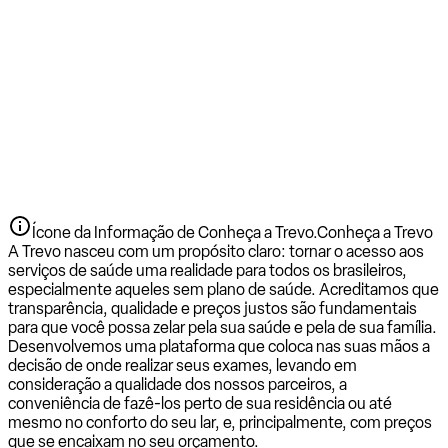
Ícone da Informação de Conheça a Trevo.
Conheça a Trevo
A Trevo nasceu com um propósito claro: tornar o acesso aos
serviços de saúde uma realidade para todos os brasileiros,
especialmente aqueles sem plano de saúde. Acreditamos que
transparência, qualidade e preços justos são fundamentais
para que você possa zelar pela sua saúde e pela de sua família.
Desenvolvemos uma plataforma que coloca nas suas mãos a
decisão de onde realizar seus exames, levando em
consideração a qualidade dos nossos parceiros, a
conveniência de fazê-los perto de sua residência ou até
mesmo no conforto do seu lar, e, principalmente, com preços
que se encaixam no seu orçamento.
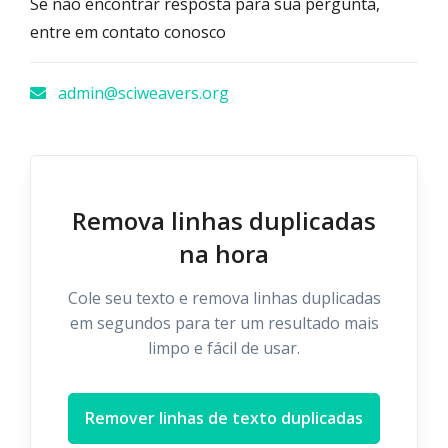
Se não encontrar resposta para sua pergunta,
entre em contato conosco
admin@sciweavers.org
Remova linhas duplicadas
na hora
Cole seu texto e remova linhas duplicadas
em segundos para ter um resultado mais
limpo e fácil de usar.
Remover linhas de texto duplicadas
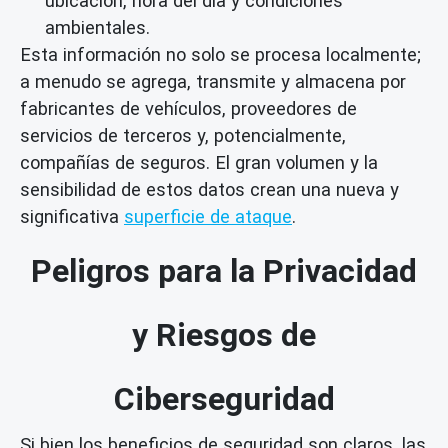
ubicación, hora del día y condiciones
ambientales.
Esta información no solo se procesa localmente;
a menudo se agrega, transmite y almacena por
fabricantes de vehículos, proveedores de
servicios de terceros y, potencialmente,
compañías de seguros. El gran volumen y la
sensibilidad de estos datos crean una nueva y
significativa
superficie de ataque
.
Peligros para la Privacidad
y Riesgos de
Ciberseguridad
Si bien los beneficios de seguridad son claros, las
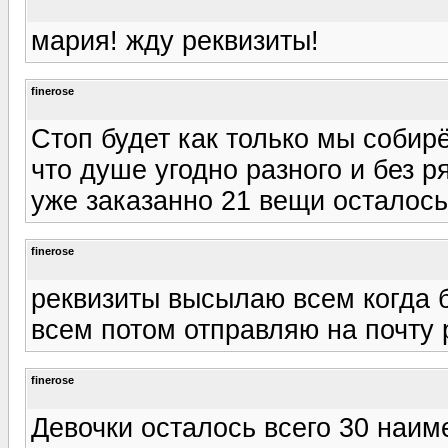
мария! жду реквизиты!
finerose
Стоп будет как только мы собир
что душе угодно разного и без р
уже заказанно 21 вещи осталось
finerose
реквизиты высылаю всем когда 
всем потом отправляю на почту 
finerose
Девочки осталось всего 30 наиме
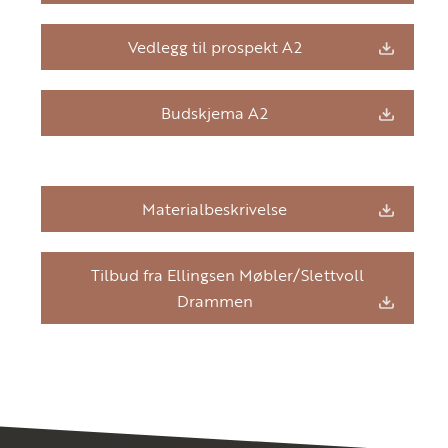
Vedlegg til prospekt A2
Budskjema A2
Materialbeskrivelse
Tilbud fra Ellingsen Møbler/Slettvoll
Drammen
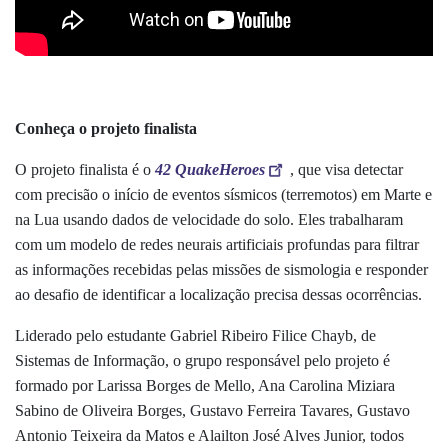
Conheça o projeto finalista
O projeto finalista é o
42 QuakeHeroes
, que visa detectar
com precisão o início de eventos sísmicos (terremotos) em Marte e
na Lua usando dados de velocidade do solo. Eles trabalharam
com um modelo de redes neurais artificiais profundas para filtrar
as informações recebidas pelas missões de sismologia e responder
ao desafio de identificar a localização precisa dessas ocorrências.
Liderado pelo estudante Gabriel Ribeiro Filice Chayb, de
Sistemas de Informação, o grupo responsável pelo projeto é
formado por Larissa Borges de Mello, Ana Carolina Miziara
Sabino de Oliveira Borges, Gustavo Ferreira Tavares, Gustavo
Antonio Teixeira da Matos e Alailton José Alves Junior, todos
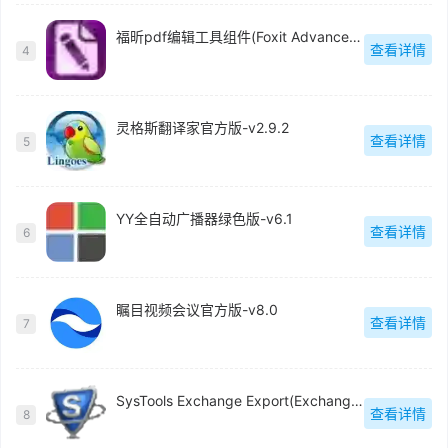
福昕pdf编辑工具组件(Foxit Advanced PDF Editor)中文版-v3.0.5
查看详情
4
灵格斯翻译家官方版-v2.9.2
查看详情
5
YY全自动广播器绿色版-v6.1
查看详情
6
瞩目视频会议官方版-v8.0
查看详情
7
SysTools Exchange Export(Exchange电子邮件迁移工具)官方版-v5.0
查看详情
8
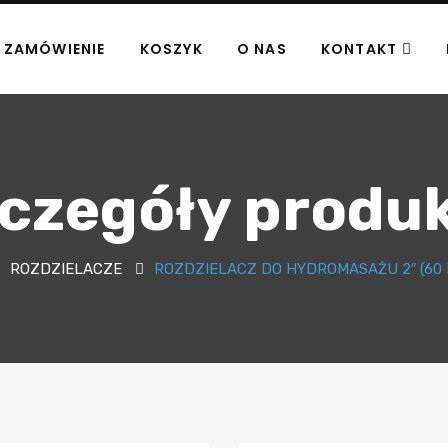
ZAMÓWIENIE
KOSZYK
O NAS
KONTAKT
czegóły produ
ROZDZIELACZE
ROZDZIELACZ DO HYDROMASAŻU 2″ (60 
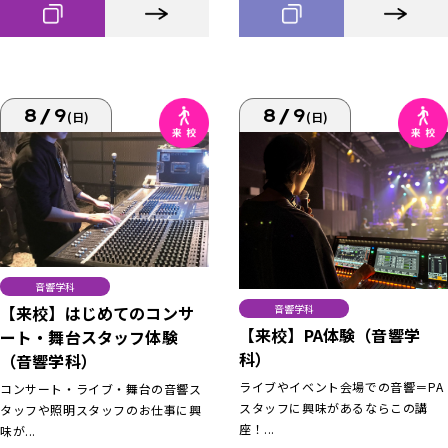
8/9
8/9
(日)
(日)
音響学科
【来校】はじめてのコンサ
音響学科
【来校】PA体験（音響学
ート・舞台スタッフ体験
科）
（音響学科）
ライブやイベント会場での音響＝PA
コンサート・ライブ・舞台の音響ス
スタッフに興味があるならこの講
タッフや照明スタッフのお仕事に興
座！...
味が...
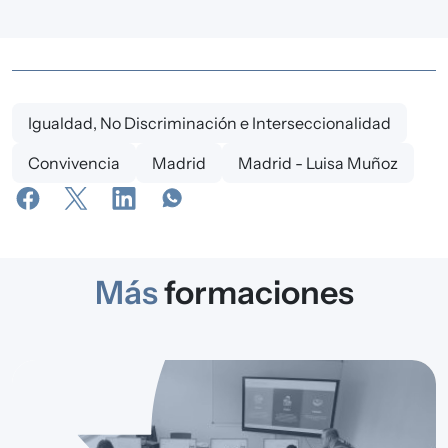
Igualdad, No Discriminación e Interseccionalidad
Convivencia
Madrid
Madrid - Luisa Muñoz
Más
formaciones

————————

* [The problem] Where the word "Trevo" occurs in a line of the records, copy that line.

* [Expected answer]
Ícone da Informação de Conheça a Trevo.
Conheça a Trevo
A Trevo nasceu com um propósito claro: tornar o acesso aos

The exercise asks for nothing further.